Each line from the one holding "See the attached image. Outline" to the last line below must be written out exactly, with no other output.

Content starts

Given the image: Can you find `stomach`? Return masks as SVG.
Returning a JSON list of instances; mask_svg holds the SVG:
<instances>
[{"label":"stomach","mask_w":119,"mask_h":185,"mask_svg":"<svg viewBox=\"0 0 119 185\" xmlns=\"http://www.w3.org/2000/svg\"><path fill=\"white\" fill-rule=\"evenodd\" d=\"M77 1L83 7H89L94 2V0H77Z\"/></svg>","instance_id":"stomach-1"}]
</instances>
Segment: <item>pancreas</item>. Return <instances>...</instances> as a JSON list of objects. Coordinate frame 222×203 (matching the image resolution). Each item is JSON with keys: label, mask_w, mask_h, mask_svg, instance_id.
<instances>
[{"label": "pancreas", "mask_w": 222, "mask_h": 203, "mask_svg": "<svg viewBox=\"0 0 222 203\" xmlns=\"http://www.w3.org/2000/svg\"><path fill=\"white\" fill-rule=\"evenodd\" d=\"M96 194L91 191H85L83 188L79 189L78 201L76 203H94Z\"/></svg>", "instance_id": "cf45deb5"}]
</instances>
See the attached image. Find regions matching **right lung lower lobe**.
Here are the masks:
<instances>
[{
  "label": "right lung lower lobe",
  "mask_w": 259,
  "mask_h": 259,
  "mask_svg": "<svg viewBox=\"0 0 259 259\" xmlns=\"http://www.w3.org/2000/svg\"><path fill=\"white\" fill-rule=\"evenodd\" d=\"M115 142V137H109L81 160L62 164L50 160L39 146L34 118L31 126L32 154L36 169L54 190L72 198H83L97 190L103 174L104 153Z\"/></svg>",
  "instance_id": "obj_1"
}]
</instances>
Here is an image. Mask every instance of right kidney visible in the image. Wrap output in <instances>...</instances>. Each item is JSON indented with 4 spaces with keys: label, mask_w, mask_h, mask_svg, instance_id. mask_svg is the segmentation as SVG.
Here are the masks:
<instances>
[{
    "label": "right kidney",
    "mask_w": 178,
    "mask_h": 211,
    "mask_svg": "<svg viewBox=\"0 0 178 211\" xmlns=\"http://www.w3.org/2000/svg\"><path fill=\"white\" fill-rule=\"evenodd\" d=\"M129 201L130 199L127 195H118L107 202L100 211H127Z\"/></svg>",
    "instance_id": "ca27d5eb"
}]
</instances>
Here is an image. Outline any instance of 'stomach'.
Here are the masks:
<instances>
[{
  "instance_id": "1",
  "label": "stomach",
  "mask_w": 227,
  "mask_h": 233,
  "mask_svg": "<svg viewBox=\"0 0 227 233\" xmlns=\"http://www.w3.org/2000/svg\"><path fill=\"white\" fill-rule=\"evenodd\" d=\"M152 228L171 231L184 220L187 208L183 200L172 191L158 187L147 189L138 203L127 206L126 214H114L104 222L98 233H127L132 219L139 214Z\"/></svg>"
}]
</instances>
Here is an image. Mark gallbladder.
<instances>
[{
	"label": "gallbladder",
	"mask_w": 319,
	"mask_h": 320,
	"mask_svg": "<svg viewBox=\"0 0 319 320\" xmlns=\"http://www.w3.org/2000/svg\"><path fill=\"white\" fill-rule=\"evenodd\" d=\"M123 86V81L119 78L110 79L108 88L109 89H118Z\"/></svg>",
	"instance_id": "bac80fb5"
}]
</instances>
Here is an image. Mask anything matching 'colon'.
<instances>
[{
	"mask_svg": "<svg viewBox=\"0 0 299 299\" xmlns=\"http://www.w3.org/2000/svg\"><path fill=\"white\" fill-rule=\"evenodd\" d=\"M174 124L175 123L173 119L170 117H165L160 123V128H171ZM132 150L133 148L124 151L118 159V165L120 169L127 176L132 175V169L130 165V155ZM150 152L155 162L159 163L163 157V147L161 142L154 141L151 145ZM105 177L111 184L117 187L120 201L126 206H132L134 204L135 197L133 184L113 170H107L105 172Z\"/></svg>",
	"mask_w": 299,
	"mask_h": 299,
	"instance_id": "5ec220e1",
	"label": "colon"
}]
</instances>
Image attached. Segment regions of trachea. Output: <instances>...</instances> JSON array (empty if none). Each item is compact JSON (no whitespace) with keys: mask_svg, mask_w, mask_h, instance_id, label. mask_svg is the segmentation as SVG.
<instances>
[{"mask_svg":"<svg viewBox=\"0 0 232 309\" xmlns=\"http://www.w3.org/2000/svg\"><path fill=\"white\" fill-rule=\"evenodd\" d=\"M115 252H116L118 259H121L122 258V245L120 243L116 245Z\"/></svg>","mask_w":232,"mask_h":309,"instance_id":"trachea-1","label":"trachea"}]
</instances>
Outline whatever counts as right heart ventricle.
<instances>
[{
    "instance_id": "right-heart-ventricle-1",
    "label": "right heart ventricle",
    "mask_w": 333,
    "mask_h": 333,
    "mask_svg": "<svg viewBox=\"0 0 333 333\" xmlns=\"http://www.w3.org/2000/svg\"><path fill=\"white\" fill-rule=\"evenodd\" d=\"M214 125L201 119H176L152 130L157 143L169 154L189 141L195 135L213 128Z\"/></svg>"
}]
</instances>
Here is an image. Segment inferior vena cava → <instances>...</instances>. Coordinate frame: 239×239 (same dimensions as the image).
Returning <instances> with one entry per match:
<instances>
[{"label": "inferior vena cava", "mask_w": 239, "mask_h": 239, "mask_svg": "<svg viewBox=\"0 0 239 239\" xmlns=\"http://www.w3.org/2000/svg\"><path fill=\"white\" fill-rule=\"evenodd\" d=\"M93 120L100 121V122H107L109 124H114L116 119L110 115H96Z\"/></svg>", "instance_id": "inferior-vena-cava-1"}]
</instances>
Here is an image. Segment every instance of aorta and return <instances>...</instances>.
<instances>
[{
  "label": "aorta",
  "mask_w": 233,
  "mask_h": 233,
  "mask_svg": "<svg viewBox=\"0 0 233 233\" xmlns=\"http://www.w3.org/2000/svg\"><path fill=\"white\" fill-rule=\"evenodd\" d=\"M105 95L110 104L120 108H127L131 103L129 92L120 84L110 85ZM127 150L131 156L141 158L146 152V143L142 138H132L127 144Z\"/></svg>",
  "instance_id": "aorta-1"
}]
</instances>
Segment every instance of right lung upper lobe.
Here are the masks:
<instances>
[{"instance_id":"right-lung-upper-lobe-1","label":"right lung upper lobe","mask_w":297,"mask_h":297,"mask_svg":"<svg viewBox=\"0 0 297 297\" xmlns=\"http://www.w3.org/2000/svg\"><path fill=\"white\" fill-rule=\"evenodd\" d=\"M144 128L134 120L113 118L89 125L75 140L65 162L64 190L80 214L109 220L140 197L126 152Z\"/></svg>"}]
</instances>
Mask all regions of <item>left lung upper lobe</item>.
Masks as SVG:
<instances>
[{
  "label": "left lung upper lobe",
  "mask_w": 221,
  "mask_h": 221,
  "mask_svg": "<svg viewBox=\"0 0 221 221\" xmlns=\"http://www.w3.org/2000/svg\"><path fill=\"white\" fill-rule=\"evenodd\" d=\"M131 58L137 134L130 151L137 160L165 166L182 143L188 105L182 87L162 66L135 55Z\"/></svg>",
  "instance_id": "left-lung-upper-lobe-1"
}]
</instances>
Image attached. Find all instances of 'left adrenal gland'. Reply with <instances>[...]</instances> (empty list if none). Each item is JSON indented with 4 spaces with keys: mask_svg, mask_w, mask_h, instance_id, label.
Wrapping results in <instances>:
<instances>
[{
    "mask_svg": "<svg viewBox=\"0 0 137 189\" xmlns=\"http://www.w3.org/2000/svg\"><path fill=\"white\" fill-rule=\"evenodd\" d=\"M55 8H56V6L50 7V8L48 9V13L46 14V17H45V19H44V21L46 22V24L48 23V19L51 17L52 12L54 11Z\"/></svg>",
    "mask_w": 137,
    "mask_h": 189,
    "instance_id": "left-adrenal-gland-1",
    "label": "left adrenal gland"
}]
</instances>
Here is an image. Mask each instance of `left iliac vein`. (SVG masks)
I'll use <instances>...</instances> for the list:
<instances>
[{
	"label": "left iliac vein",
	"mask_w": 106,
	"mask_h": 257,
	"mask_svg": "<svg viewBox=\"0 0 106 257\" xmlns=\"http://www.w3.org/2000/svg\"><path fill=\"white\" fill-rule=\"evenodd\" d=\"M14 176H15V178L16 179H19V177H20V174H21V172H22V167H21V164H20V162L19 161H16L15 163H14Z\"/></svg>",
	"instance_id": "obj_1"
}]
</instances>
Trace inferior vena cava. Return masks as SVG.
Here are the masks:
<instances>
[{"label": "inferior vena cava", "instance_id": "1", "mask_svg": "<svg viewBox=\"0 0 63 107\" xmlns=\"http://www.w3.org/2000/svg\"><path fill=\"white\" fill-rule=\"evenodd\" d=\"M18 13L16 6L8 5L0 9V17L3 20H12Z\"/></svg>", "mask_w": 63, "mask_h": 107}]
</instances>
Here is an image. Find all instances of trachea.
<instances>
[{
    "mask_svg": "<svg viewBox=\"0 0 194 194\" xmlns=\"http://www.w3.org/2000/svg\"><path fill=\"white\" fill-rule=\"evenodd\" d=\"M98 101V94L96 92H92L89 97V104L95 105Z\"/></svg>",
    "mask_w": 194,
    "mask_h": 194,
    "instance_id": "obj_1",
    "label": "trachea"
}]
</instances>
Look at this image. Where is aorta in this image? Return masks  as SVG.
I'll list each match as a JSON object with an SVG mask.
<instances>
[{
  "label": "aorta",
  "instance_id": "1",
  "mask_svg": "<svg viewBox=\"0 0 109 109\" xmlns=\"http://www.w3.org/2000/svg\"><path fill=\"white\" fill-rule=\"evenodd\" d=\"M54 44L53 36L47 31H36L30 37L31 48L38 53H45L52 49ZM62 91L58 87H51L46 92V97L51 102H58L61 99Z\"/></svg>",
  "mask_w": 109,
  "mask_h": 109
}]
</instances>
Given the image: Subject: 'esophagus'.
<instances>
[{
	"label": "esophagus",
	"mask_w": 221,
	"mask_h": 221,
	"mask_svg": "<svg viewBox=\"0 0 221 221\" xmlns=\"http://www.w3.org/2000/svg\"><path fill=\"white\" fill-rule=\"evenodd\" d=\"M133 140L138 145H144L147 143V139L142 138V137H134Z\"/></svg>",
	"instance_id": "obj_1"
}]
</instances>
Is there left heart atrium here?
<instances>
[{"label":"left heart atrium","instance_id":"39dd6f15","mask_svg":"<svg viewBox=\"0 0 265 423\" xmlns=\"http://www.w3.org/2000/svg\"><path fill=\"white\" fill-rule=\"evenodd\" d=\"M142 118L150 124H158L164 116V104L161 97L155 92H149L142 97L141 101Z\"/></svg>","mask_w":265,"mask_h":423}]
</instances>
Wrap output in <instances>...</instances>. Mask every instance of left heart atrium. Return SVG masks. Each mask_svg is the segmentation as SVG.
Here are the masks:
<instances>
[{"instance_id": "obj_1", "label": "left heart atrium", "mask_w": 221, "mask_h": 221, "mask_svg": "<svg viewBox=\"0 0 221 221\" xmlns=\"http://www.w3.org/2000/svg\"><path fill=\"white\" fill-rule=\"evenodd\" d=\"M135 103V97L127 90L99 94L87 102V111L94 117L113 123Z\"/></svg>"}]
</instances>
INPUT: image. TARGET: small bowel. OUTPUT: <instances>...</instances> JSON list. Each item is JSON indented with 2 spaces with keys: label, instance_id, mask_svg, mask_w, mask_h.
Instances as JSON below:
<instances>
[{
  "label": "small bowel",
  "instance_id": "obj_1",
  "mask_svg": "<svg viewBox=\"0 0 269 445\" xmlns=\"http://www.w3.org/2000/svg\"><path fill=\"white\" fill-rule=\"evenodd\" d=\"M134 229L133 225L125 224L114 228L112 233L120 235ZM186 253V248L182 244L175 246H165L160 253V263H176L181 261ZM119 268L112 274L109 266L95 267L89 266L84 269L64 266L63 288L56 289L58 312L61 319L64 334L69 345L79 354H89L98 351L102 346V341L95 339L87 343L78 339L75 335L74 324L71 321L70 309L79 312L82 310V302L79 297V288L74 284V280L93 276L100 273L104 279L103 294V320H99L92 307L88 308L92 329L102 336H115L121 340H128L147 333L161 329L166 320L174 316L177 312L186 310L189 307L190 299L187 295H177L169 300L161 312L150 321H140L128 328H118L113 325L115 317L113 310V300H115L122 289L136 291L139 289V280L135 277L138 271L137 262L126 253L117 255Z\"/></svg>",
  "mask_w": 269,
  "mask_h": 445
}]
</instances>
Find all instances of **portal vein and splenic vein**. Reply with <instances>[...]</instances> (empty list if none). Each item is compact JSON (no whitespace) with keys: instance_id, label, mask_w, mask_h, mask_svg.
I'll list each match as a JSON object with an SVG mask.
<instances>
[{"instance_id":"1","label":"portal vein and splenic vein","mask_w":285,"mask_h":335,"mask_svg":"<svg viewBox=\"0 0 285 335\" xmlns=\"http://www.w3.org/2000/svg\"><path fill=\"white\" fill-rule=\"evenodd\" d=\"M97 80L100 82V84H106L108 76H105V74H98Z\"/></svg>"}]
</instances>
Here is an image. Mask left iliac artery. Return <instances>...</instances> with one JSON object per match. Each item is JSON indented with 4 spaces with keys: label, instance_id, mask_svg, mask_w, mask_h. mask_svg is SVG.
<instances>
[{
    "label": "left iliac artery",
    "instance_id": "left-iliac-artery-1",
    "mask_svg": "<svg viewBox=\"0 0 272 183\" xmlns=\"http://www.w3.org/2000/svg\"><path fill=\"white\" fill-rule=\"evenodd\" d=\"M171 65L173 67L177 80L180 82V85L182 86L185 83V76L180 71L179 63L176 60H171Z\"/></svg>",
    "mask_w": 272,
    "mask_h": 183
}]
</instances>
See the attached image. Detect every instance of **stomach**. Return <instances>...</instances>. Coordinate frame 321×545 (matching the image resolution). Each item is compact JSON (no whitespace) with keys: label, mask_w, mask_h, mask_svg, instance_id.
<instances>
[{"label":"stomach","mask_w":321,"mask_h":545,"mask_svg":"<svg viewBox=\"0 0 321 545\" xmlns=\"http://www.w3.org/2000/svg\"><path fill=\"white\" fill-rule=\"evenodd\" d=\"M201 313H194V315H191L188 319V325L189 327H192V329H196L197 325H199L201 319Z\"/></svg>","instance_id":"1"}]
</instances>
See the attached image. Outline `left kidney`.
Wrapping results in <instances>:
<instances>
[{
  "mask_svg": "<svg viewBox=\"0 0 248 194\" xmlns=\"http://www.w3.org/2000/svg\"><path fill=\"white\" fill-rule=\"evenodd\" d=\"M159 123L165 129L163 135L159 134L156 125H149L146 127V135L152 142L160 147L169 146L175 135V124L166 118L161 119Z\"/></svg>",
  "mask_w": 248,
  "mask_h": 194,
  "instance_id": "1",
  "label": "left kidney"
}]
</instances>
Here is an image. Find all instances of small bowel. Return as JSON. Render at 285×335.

Content ends

Result —
See the attached image. Outline `left kidney`.
Wrapping results in <instances>:
<instances>
[{
  "mask_svg": "<svg viewBox=\"0 0 248 194\" xmlns=\"http://www.w3.org/2000/svg\"><path fill=\"white\" fill-rule=\"evenodd\" d=\"M159 123L165 129L163 135L159 134L156 125H149L146 127V135L152 142L160 147L169 146L175 135V124L166 118L161 119Z\"/></svg>",
  "mask_w": 248,
  "mask_h": 194,
  "instance_id": "1",
  "label": "left kidney"
}]
</instances>
Here is an image. Find all instances of small bowel. Return as JSON. Render at 285×335.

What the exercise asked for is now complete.